Mary Teuw Niane est manifestement un passionné, quand il parle de l’Enseignement supérieur au Sénégal et de ses réformes engagées. Professeur titulaire de Classe exceptionnelle de Mathématiques, membre de l’Académie des Sciences et Techniques du Sénégal et ministre de l’Enseignement supérieur et de la Recherche depuis le 29 octobre 2012, M. Niane voit les choses en grand. Dans cette première partie de l’interview qu’il a accordée au journal Le Quotidien, il détaille les réformes engagées dans l’Enseignement supérieur, tout en regrettant le fait que Léopold Sédar Senghor et Abdou Diouf n’aient malheureusement pas compris que l’Enseignement supérieur ne devait pas seulement être pour une élite.

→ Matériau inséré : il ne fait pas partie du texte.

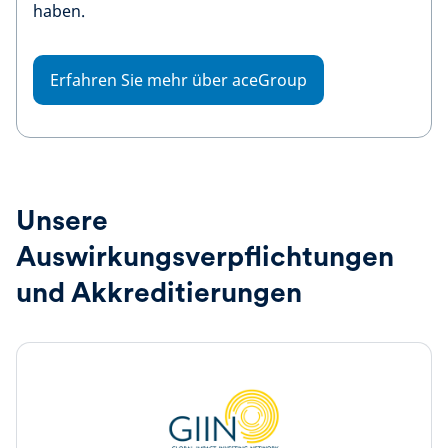
haben.
Erfahren Sie mehr über aceGroup
Unsere
Auswirkungsverpflichtungen
und Akkreditierungen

Entretien avec Mary Teuw Niane : « Senghor et Diouf n’avaient pas compris…»
En quelques mois, il y a eu successivement des Concerta­tions nationales sur l’Enseigne­ment supérieur, un Conseil interministériel et un Conseil présidentiel, toujours sur l’En­seignement supérieur. Pour­quoi de telles initiatives ?
C’est le choix du président de République, sa vision de faire de l’Enseignement supérieur et de la Recherche, un pilier du développement économique et social de notre pays. Ce choix se traduit d’abord par une démarche inclusive à travers ces Assises de l’école, qui sont traduites au niveau de l’Enseignement supérieur, par ces concertations nationales sur l’avenir de l’Enseignement supérieur, avec les 78 recommandations. Ça se traduit aussi par la volonté de mettre en œuvre, ces conclusions. Et à ce niveau, il faut noter une rupture avec les Concertations d’il y a 20 ans, puisqu’à l’issue de ces concertations là, le gouvernement avait dit : «Je prends les mesures que j’accepte et c’est ces mesures là que je mets en œuvre.»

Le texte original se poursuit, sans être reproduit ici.